Die Kanzlerin direkt

Zwei neue Schulfächer: Sozialkompetenz und Selbstmanagement?

Sehr verehrte Frau Dr. Merkel,

Was halten sie von der Einführung zweier neuer Schulfächer, nämlich "Sozialkompetenz" und "Selbstmanagement"? Vorab möchte ich auch sagen, dass ich natürlich weiß, dass die Bildung Ländersache ist. Da ich aber nicht alle 16 Ministerpräsidenten einzeln anschreiben kann, wende ich mich an sie in der Hoffnung gehört zu werden.

Unter dem Schulfach "Sozialkompetenz" stelle ich mir ein Schulfach vor, in welchem die Kinder die ganz einfachen Grundregeln von respektvollem zwischenmenschlichen Zusammenleben lernen. Denn ich glaube, dass vielen Kindern diese Werte von Haus aus nicht mehr vermittelt werden, kein Wunder bei solchen Vorbildern wie Sido und Bushido. Ich denke auch nicht, dass ein solches Schulfach in Konflikt mit dem Islam kommen würde, weill es meiner Meinung nach universelle menschliche Werte gibt, die von jeder Religion akzeptiert werden. Dieses Schulfach sollte verpflichtend sein, von der 1. bis zur 12. Klasse, wobei es von Jahr zu Jahr natürlich immer psychologisch tiefgründiger und anspruchsvoller werden sollte. Dabei sollten die Kinder aber nicht "dressiert" werden, sich auf eine bestimmte Art und Weise zu verhalten, sondern Ziel sollte vielmehr die psychologisch fundierte Einsicht sein, warum gewisse Verhaltensweisen sozialverträglich oder eben sozialschädlich sind.

Aber zu einem "zurecht finden" in einer globalisierten Welt gehören nicht nur soziale Fähigkeiten, sondern eben auch die Fähigkeit zur Selbstorganisation. Deshalb plädiere ich für ein weiteres Schulfach namens "Selbstmanagement". Ein solches Fach wäre meiner Meinung nach viel wichtiger, als die Kinder mit noch mehr rein inhaltlichem Wissen vollzustopfen, was sie später sowieso wieder vergessen werden.

Antwort
im Auftrag der Bundeskanzlerin am 16. Januar 2013
Angela Merkel

Sehr geehrter Herr,

vielen Dank für ihre Mail, die wir im Auftrag der Bundeskanzlerin beantworten.

Bildung ist mehr als bloße Qualifizierung und Ausbildung für den Arbeitsmarkt.
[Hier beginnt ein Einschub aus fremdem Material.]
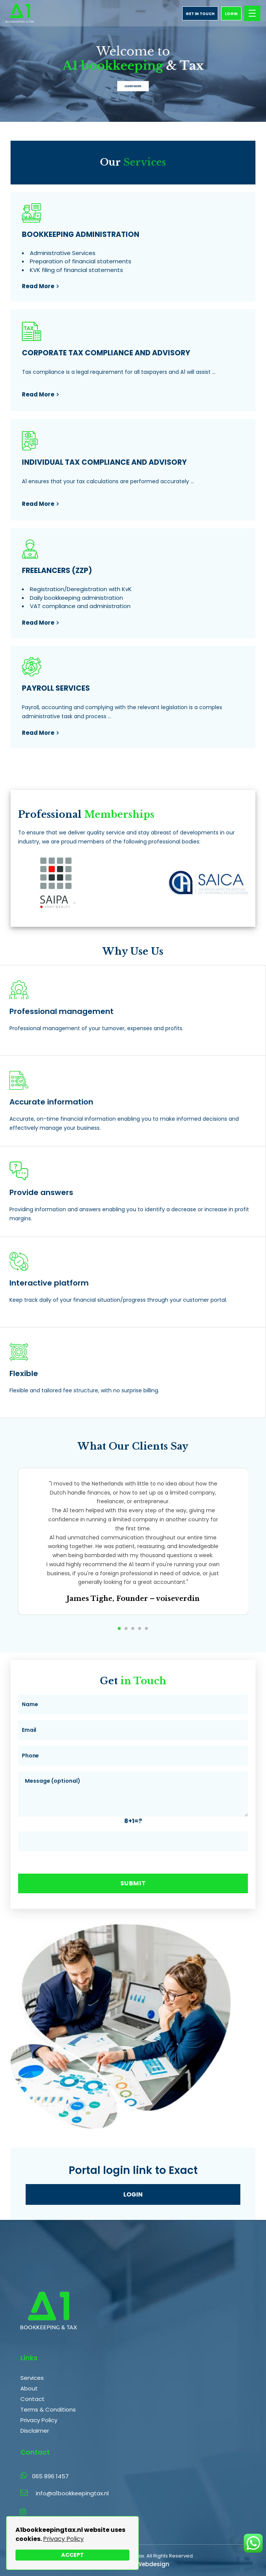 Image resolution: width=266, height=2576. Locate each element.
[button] (119, 1628)
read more (38, 286)
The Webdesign (146, 2564)
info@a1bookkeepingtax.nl (72, 2493)
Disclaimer (34, 2431)
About (29, 2388)
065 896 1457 (44, 2476)
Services (32, 2378)
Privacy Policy (63, 2539)
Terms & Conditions (48, 2409)
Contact (32, 2399)
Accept (72, 2555)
Bildung heißt auch Persönlichkeitsentwicklung, ermöglicht soziale Teilhabe und die aktive Mitgestaltung der Gesellschaft. Wesentliches Element von „Bil- dung“ ist daher auch die Vermittlung von Werten und Kompetenzen, um die persönliche und berufliche Entwicklung selbst gestalten zu können.

Um jungen Menschen Orientierung und Halt zu geben, müssen wir uns verstärkt um die Vermittlung Werten und Maßstäben kümmern. Neben dem Elternhaus fällt diese verantwortungsvolle Aufgabe vor allem den Schulen zu. Die Schule ist einer der zentralen Orte, an denen Kinder persönlichkeits- prägende Erfahrungen machen. Hier lernen Kinder am besten, Konflikte zu lösen, respektvoll und fair miteinander umzugehen sowie Verantwortung zu übernehmen und die Konsequenzen ihres Handelns zu tragen. Das sind wichtige Fähigkeiten, die junge Menschen in die Lage versetzen, ihren Lebensweg eigenständig zu gehen.
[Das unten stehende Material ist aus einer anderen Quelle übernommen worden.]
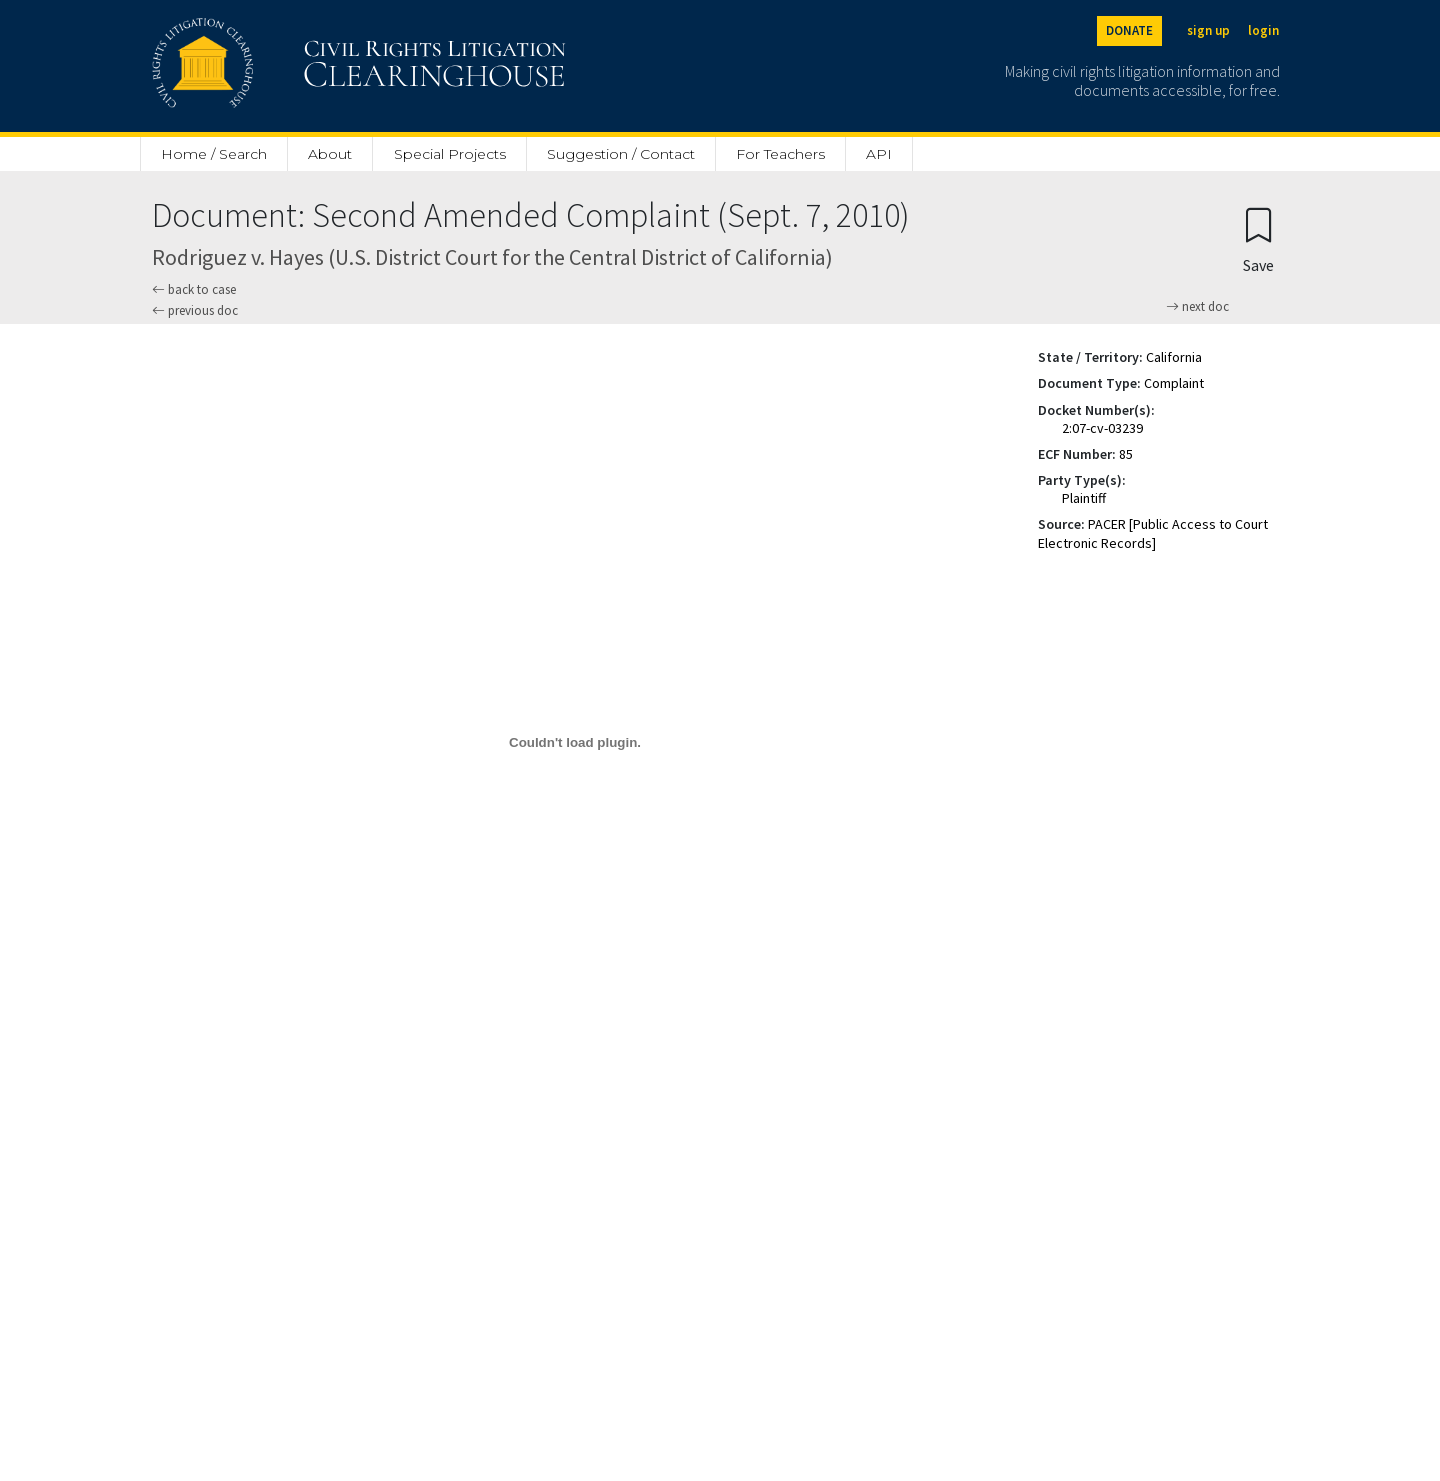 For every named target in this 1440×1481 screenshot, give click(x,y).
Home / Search (214, 154)
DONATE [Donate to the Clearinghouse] (1129, 30)
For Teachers (780, 154)
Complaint (1174, 383)
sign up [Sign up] (1208, 30)
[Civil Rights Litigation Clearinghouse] (302, 66)
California (1174, 357)
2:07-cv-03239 (1102, 428)
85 (1126, 454)
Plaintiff (1084, 498)
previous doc (195, 310)
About (330, 154)
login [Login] (1263, 30)
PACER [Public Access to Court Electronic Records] (1153, 533)
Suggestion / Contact (621, 154)
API (879, 154)
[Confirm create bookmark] (1258, 239)
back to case (194, 289)
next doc (1197, 307)
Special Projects (450, 154)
Aufgrund der föderalen Struktur in Deutschland sind die Länder für den schulischen Bildungsbereich verantwortlich; sie haben im Schulwesen das alleinige Recht der Gesetzgebung und sind für Planung, Organisation, Aufsicht und Verwaltung zuständig. Über die Gestaltung der Lehrpläne und die Auf- nahme weiterer Fächer in das Unterrichtsangebot der Schulen entscheiden deshalb ebenfalls die Länder in eigener Verantwortung.

Mit freundlichen Grüßen

Ihr Presse- und Informationsamt der Bundesregierung

Kommentare (4)Schließen

  1. Autor Peter H.
    am 04. Dezember 2012
    1.

    Noch eine kleine Ergänzung: Sie werden in ihrer Antwort wahrscheinlich argumentieren, dass es an vielen Schulen bereits den Ethikunterricht gibt, in welchem ihrer Ansicht nach wahrscheinlich ausreichend Sozialkompetenz vermittelt wird. Ich habe diesen Ethikunterricht selbst erlebt und muss sagen, dass es für meine zwischenmenschlichen Beziehungen rein gar nichts gebracht hat, weil dort lediglich sehr philosophsich-abstrakte Theorien wie z.B. von Albert Schweizer besprochen wurden. Unter einem Schulfach "Sozialkompentenz" verstehe ich dann doch auch eher das Ziel, den Kindern in ihren ganz konkreten zwischenmenschlichen Alltagsproblemen zu helfen. Dabei müsste auf jeden Fall berücksichtigt werden, dass Jungen und Mädchen schon von Natur aus anders ticken und deshalb auch im Sozialkompetenzunterricht nicht nach völlig identischen Maßstäben beurteilt werden könnten. Klar könnten sie auch den Ethikunterricht inhaltlich reformieren, so dass dort Sozialkompetenzen vermittelt werden. Das wäre dann aber eine so radikale Umgestaltung dieses Schulfaches, dass man es dann ja gleich als neues Schulfach, nämlich Sozialkompetenz, einstufen könnte.
    Sie werden wahrscheinlich auch argumentieren, dass es mittlerweile mehr von der so viel zitierten "individuellen Förderung" gibt, bei welcher angeblich auch Selbstmanagementfähigkeiten vermittelt werden würden. Ich habe den Eindruck, dass diese individuelle Förderung zwar schulische Inhalte, aber keine Methodik zur Selbstorganisation vermittelt. Meine Meinung ist, dass wir uns nicht darauf verlassen können, dass in Hartz-IV Familien mit Migrationshintergrund, die sich schon der Arbeitslosigkeit "eingerichtet" haben ausreichend Kompetenzen zur Selbstorganisation vermittelt werden. Wenn diese Kinder in einer globalisierten Welt überhaupt eine Chance haben wollen, dann MUSS der Staat seinen Erziehungsauftrag wieder stärker wahrnehmnen und den Kindern das Rüstzeug mit an die Hand geben, welches sie im Leben WIRKLICH gebrauchen können.

  2. Autor Peter H.
    am 18. Dezember 2012
    2.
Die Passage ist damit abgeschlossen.